What Is the Difference Between Acute and Chronic Hepatitis C?
Last updated: September 2021
Hepatitis C virus (HCV) infections can be grouped into 2 main types. These are acute (short-term) HCV and chronic (long-term) infection.
Acute HCV refers to the first 6 months of the virus. If a person tests positive for HCV within 6 months of being exposed, they have acute HCV. Not everyone will know when they have been exposed. Sometimes, the 6-month time frame is a best guess.1,2
Some people (15% to 50%) with acute HCV will clear the virus on their own. This means the body will fight off the virus without treatment.1
Most people with acute HCV will not have any symptoms. Because of this, only a couple thousand cases are reported each year. However, the true number of people with acute HCV may be 50,000 or more per year.1-3
If a person has symptoms of acute HCV, they usually show up about 7 to 8 weeks after exposure to the virus. Common symptoms include:1,2
- Yellowing of the skin or eyes (jaundice)
- Dark urine
- Light-colored bowel movements
- Belly pain
- Fever and chills
- Nausea or loss of appetite
- Muscle or joint pains
- Skin itching
These are not all of the possible symptoms of acute HCV. If you are worried about your risk or think you have been exposed, talk with your doctor about testing.
Monitoring and treating acute HCV
During the acute phase, HCV can be treated. However, some doctors and people with HCV may wish to wait to see if the body clears the virus on its own first. If you have acute HCV and are wondering if you should be treated, talk with your doctor about your specific situation.

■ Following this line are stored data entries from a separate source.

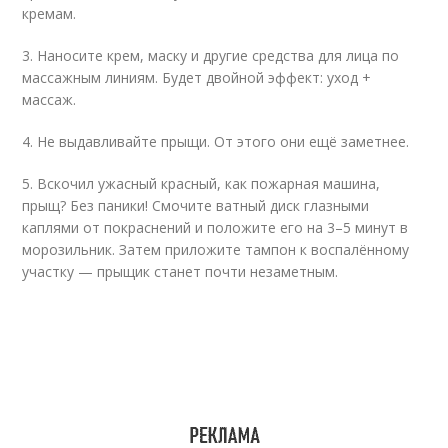
кремам.
3. Наносите крем, маску и другие средства для лица по
массажным линиям. Будет двойной эффект: уход +
массаж.
4. Не выдавливайте прыщи. От этого они ещё заметнее.
5. Вскочил ужасный красный, как пожарная машина,
прыщ? Без паники! Смочите ватный диск глазными
каплями от покраснений и положите его на 3–5 минут в
морозильник. Затем приложите тампон к воспалённому
участку — прыщик станет почти незаметным.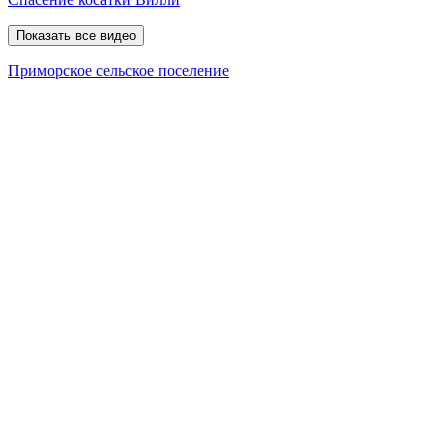
Показать все видео
Приморское сельское поселение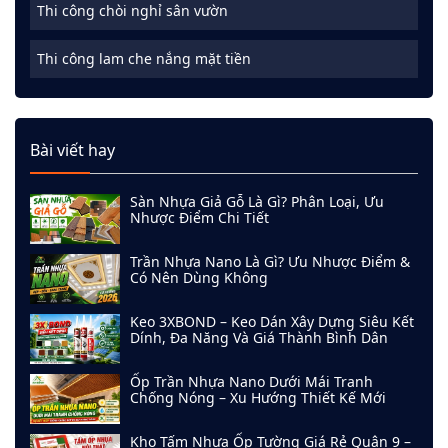
Thi công chòi nghỉ sân vườn
Thi công lam che nắng mặt tiền
Bài viết hay
Sàn Nhựa Giả Gỗ Là Gì? Phân Loại, Ưu
Nhược Điểm Chi Tiết
Trần Nhựa Nano Là Gì? Ưu Nhược Điểm &
Có Nên Dùng Không
Keo 3XBOND – Keo Dán Xây Dựng Siêu Kết
Dính, Đa Năng Và Giá Thành Bình Dân
Ốp Trần Nhựa Nano Dưới Mái Tranh
Chống Nóng – Xu Hướng Thiết Kế Mới
Kho Tấm Nhựa Ốp Tường Giá Rẻ Quận 9 –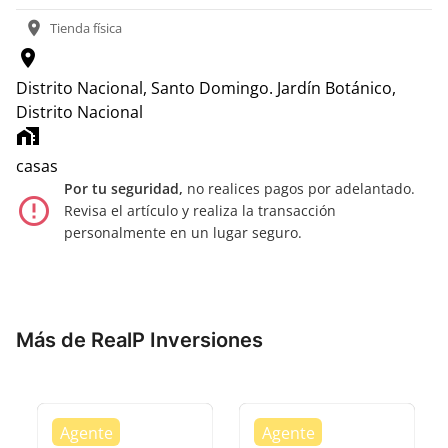
location_on
Tienda física
location_on
Distrito Nacional, Santo Domingo.
Jardín Botánico,
Distrito Nacional
home_work
casas
Por tu seguridad,
no realices pagos por adelantado.
error_outline
Revisa el artículo y realiza la transacción
personalmente en un lugar seguro.
Más de RealP Inversiones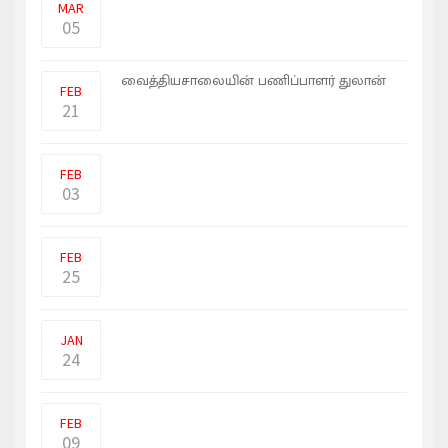
MAR
05
அனுராதபுரம் போதனா
வைத்தியசாலையின் பணிப்பாளர் துலான்
FEB
�
21
இந்தியாவின் இஸ்ரேல் துாதுவர் நயோர்
கிலான் (Naor-Gilon) இலங்கை
FEB
03
ரஷ்யாவின் நடவடிக்கைக்கு பதிலடியாக
உக்ரைனில் உள்ள முன�
FEB
25
கிரிக்கட் வீரர் விராட் கோலியின் மகளின்
வீடியோ ஒன்று
JAN
24
மரபுவழித் தாயகம், சுயநிர்ணய உரிமை,
தமிழ்த்தேசியம் என்�
FEB
09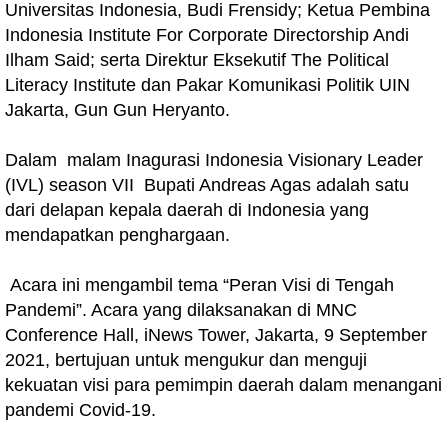
Universitas Indonesia, Budi Frensidy; Ketua Pembina
Indonesia Institute For Corporate Directorship Andi
Ilham Said; serta Direktur Eksekutif The Political
Literacy Institute dan Pakar Komunikasi Politik UIN
Jakarta, Gun Gun Heryanto.
Dalam malam Inagurasi Indonesia Visionary Leader
(IVL) season VII Bupati Andreas Agas adalah satu
dari delapan kepala daerah di Indonesia yang
mendapatkan penghargaan.
Acara ini mengambil tema “Peran Visi di Tengah
Pandemi”. Acara yang dilaksanakan di MNC
Conference Hall, iNews Tower, Jakarta, 9 September
2021, bertujuan untuk mengukur dan menguji
kekuatan visi para pemimpin daerah dalam menangani
pandemi Covid-19.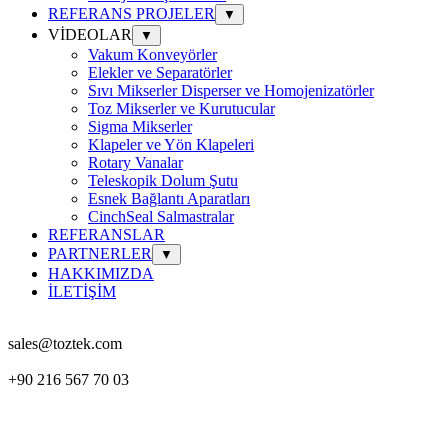
REFERANS PROJELER
▼
VİDEOLAR
▼
Vakum Konveyörler
Elekler ve Separatörler
Sıvı Mikserler Disperser ve Homojenizatörler
Toz Mikserler ve Kurutucular
Sigma Mikserler
Klapeler ve Yön Klapeleri
Rotary Vanalar
Teleskopik Dolum Şutu
Esnek Bağlantı Aparatları
CinchSeal Salmastralar
REFERANSLAR
PARTNERLER
▼
HAKKIMIZDA
İLETİŞİM
sales@toztek.com
+90 216 567 70 03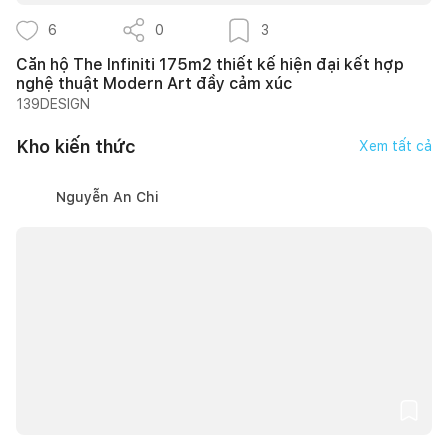
6
0
3
Căn hộ The Infiniti 175m2 thiết kế hiện đại kết hợp
nghệ thuật Modern Art đầy cảm xúc
139DESIGN
Kho kiến thức
Xem tất cả
Nguyễn An Chi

The same types of treatments are used in both acute and chronic HCV. Regardless of whether you are treated in the acute phase, your doctor may still order regular blood tests during this time.1,2
Even if a person’s body will eventually clear the virus on its own, HCV can still be spread during the acute phase. Take other risk-reducing measures to help prevent transmission, such as not sharing toothbrushes or razors, not sharing injection drug supplies, and using barrier protection (such as condoms) during sex.1,2
Chronic HCV lasts more than 6 months. People who do not clear acute HCV on their own will go on to have chronic infection. Without treatment, chronic HCV can last decades, if not the rest of a person’s life. The good news is that in most cases, hepatitis C can be cured.1,4
Many people with chronic HCV will not have symptoms for a long time. Symptoms may first appear once severe damage is done to the liver. Many of the same symptoms of acute HCV are signs of liver trouble and can also occur in chronic HCV.1,4
Complications of chronic HCV
Without treatment, chronic HCV can cause many health problems. Scarring of the liver can occur. Reversible scarring is called fibrosis. Permanent scarring that can lead to liver failure is called cirrhosis. Scarring also increases the risk for liver cancer.1
All of the body’s blood passes through the liver. When the liver is scarred, this blood flow can get backed up. This can cause fluid in the legs or belly (ascites). It can also cause certain blood vessels to become overfilled. These are called varices. These swollen vessels can bleed, especially around the esophagus (the tube that carries food from the mouth to the stomach). This bleeding can be severe and life-threatening.2
The liver also cleans toxins out of the blood. If the liver is damaged due to scarring, toxins can build up. This can cause brain fog, confusion, or even coma. When toxins build up and impact the brain, it is called hepatic encephalopathy.2
Treating chronic HCV
There is a cure for HCV. Direct-acting antiviral (DAA) drugs have very high cure rates (over 90%) and few side effects. These hep C drugs are much better than earlier drugs like interferon. Treating HCV as soon as possible can help prevent many long-term complications. Talk with your doctor about the DAAs that may be right for your situation.1,4
Both people who have cleared the virus on their own and those who have been cured can still get HCV again. Practicing good risk-reduction behaviors in the future can help prevent reinfection later on.